Treinta y un días desde que el mundo decidió que nuestro apellido debía sostener el peso de una nación.
Y si alguien cree que el poder llega como una celebración eterna, se equivoca.
El poder llega como insomnio.
Me despierto antes de que suene la alarma. Siempre. A las 5:30 a.m., cuando la Casa Blanca todavía respira en silencio y los jardines parecen irreales bajo la luz azul del amanecer. A veces me quedo mirando el techo unos segundos, recordándome dónde estoy.
No en el apartamento que compartía con mis compañeros de la universidad.
No en el bufete donde trabajaba hasta hace tres meses.
Sino aquí. En la residencia presidencial.

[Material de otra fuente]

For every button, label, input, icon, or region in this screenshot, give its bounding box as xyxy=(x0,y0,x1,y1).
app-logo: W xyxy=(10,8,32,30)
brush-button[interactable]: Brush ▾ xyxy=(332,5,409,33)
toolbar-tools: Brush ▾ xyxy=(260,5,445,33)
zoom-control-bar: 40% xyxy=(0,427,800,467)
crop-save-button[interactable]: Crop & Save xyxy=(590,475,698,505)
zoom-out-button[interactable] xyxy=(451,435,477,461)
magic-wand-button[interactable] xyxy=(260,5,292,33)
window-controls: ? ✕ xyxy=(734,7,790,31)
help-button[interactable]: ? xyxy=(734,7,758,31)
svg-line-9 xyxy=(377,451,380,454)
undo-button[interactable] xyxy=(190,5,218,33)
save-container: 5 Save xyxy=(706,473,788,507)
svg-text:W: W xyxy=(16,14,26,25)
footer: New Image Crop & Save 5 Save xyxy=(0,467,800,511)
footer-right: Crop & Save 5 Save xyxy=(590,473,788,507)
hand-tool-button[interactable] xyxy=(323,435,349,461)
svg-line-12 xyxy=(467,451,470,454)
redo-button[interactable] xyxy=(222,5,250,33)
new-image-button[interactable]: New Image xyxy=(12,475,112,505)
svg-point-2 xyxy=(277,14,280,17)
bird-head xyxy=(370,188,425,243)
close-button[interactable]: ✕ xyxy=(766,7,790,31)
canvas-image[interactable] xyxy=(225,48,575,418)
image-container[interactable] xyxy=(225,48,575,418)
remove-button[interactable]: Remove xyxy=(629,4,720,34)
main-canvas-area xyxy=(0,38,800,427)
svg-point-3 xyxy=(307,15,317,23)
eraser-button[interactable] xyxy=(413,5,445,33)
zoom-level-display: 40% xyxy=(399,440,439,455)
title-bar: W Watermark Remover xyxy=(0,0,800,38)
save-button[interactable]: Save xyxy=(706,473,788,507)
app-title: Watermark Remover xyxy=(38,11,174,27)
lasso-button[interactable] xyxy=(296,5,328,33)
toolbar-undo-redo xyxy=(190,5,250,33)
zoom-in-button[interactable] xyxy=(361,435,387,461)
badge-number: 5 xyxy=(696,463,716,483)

En la casa blanca, lo que se supone que debo llamar casa por estos próximos años, así que si...
En casa.
O lo más parecido a una.
Me visto con precisión: traje sastre marfil, tacones discretos, cabello recogido. Imagen impecable. La hija del presidente no puede improvisar.

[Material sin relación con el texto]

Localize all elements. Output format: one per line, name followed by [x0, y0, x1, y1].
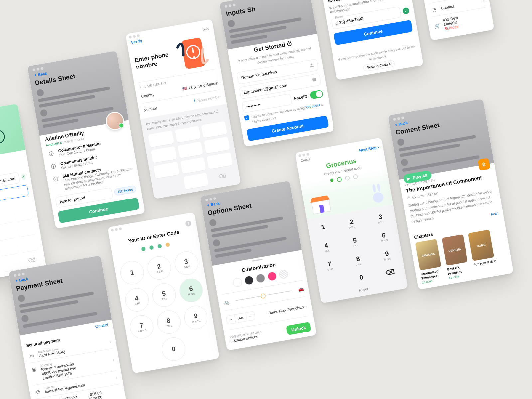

Cuando bajo al comedor privado, mi padre ya está allí, con una taza de café y tres carpetas abiertas frente a él.
—Llegas tarde, Meghan—dice sin levantar la vista.
Miro el reloj.
—Son las 6:07.
—Exacto. Siete minutos tarde.
Levanto una ceja.
—Demandaré al servicio secreto por no sincronizar mejor los relojes.
Eso le arranca una sonrisa. Esa sonrisa que no le muestra a las cámaras.
—Si demandas a mi equipo el primer mes, el Congreso va a pensar que crie a una fiscal despiadada.
—Criaste a una abogada brillante —corrijo, tomando asiento frente a él—. Es distinto.
Levanta la vista entonces. Y durante un segundo ya no es el presidente. Es solo mi padre.
—¿Dormiste?
—Lo suficiente.
—Eso significa que no.
Suspiro.
—Papá, llevas un mes gobernando una potencia mundial. Si tú no duermes, yo tampoco.
Su expresión cambia apenas. Hay orgullo ahí. Y algo más delicado. Algo que compartimos desde el accidente.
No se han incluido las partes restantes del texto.